Raw data:

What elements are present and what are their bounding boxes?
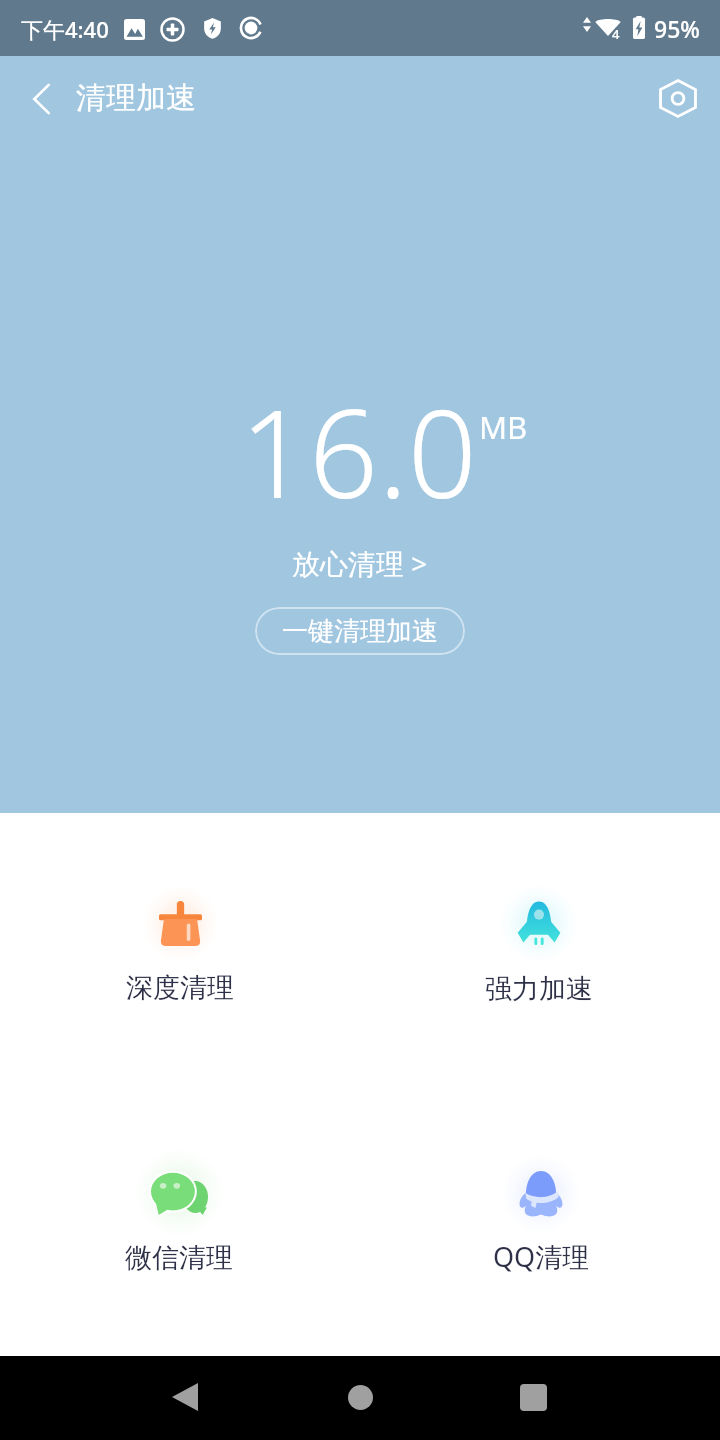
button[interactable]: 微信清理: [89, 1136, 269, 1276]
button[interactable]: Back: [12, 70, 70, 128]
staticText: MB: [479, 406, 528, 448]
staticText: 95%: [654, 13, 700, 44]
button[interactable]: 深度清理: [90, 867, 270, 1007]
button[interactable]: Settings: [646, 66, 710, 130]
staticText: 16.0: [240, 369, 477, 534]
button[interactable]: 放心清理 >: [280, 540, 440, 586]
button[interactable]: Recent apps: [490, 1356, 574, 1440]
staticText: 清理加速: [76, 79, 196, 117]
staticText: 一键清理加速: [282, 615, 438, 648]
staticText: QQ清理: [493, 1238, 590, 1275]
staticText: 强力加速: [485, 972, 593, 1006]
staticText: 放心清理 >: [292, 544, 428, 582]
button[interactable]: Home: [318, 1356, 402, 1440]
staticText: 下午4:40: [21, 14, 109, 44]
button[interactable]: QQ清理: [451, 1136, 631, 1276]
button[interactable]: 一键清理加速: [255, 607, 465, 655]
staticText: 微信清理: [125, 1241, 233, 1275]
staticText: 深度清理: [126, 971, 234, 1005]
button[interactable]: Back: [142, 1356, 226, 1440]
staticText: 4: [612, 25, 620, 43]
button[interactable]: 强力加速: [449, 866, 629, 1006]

==

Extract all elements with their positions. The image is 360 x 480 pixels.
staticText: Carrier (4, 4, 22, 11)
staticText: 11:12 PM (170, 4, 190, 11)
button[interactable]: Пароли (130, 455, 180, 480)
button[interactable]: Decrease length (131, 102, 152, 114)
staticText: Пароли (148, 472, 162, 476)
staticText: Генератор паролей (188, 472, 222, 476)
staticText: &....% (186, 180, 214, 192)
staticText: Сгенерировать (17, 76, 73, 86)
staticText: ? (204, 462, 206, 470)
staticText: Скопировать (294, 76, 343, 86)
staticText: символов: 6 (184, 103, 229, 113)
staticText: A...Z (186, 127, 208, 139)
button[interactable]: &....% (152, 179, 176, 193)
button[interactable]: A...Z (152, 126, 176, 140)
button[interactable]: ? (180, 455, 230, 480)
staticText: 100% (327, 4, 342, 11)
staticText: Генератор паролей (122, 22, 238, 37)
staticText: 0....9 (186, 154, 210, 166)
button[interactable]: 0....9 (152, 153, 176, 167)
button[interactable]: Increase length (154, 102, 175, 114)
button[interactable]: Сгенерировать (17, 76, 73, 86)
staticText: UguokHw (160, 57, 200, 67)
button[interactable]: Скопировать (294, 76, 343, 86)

Task prompt: Every line above that holds the word "length" needs to be copied.

Written response:
button[interactable]: Decrease length (131, 102, 152, 114)
button[interactable]: Increase length (154, 102, 175, 114)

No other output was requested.